Students read 'human books' to learn about impacts of war
Posted 04/27/2016 02:10PM

 

Instead of reading history books, ACS students had the opportunity to learn about the Lebanese war by delving into conversations with real people who had experienced its horrors through their day-to-day lives.

Grade 10 History Teacher Kathryn Jones and HS Library and Technology Integrationist Tracie Landry organized on April 27 a special event called “The Human Library,” during which nearly two dozen “Human Books” were present, giving Grade 10 students the opportunity to ask them questions about what it was like to live through the war and how it had impacted their lives.

“The Human Library is a place where real people are on loan to readers,” said Landry. “A place where difficult questions are expected, appreciated and answered. A place where social change can begin one conversation at a time.”

The idea grew out of the experiences of Jones and Landry.

Jones had worked with an NGO that went to different towns hosting dialogues on the Lebanese Civil War. The NGO also had a theater group that staged plays on the civil war. The group wanted youth in Lebanon to better understand the history of Lebanon. Meanwhile, Landry had gone on a Global Exchange trip to Afghanistan where she met and talked with students, soldiers, women, and men who had survived the Afghan wars. In addition, she was introduced to the Human Library concept through a university course.

“These people-to-people experiences give events a human face. They bring the past alive,” Landry said.

More than 20 “human books” volunteered to take part in the event. They included residents of former East Beirut and West Beirut, university students from AUB and LAU, a fighter, a victim of kidnapping, a child, a mother, and an owner of the business who worked in an area affected by the war.

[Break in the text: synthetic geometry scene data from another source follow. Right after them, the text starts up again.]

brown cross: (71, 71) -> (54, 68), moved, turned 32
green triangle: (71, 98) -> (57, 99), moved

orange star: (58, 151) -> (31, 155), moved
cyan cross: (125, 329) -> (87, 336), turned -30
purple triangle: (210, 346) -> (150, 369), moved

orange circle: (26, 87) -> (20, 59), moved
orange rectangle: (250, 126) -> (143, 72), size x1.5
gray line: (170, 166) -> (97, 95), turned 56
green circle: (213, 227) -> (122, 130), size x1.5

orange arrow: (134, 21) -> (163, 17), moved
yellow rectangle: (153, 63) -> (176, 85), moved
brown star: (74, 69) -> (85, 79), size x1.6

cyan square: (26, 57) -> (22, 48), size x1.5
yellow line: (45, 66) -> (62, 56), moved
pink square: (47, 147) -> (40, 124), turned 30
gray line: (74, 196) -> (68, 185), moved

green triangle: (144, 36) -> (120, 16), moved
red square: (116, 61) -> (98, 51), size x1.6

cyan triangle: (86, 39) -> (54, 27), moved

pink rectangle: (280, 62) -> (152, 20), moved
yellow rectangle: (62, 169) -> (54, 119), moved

At the "Human Library," 10th grade students could “check out” human “books," by sitting down and having conversations in small groups with one of the "books." They also had the opportunity to browse through war-related media documents and actual books, and they could attend a video presentation by a former fighter-turned-anti-war-activist. Ziad Saab, who heads the Fighters for Peace NGO, which became active in 2014, has been going around schools to convince the next generation not to be pawns in the next war. "Violence is not the answer," the message in the video said. "Believe us when we say that you will carry your sins for the rest of your life, and regret will do nothing to help."

“The 10th grade studies the Lebanese War, and this type of event will give them the opportunity to meet people who witnessed these events,” explained Landry. “It will help bring history alive. It will give them the opportunity to work as real historians with primary sources – in this case the testimony of people who witnessed these events. This will help them consider some of the challenges and benefits of oral history. We hope that through human dialogue all participants can challenge stereotypes and prejudices. It makes these events real to the students and not something dry from a book.”

"Seeing students who are not usually interested in history looking intrigued, with faces all lit up tells us that they have learned a lot from this day,” said Kathryn Jones.

What happens with the “human books” after Wednesday? The organizers hope the “human books” will give them permission to record one of their conversations so that future students can learn from this event. The organizers also hope to plan the same event next year.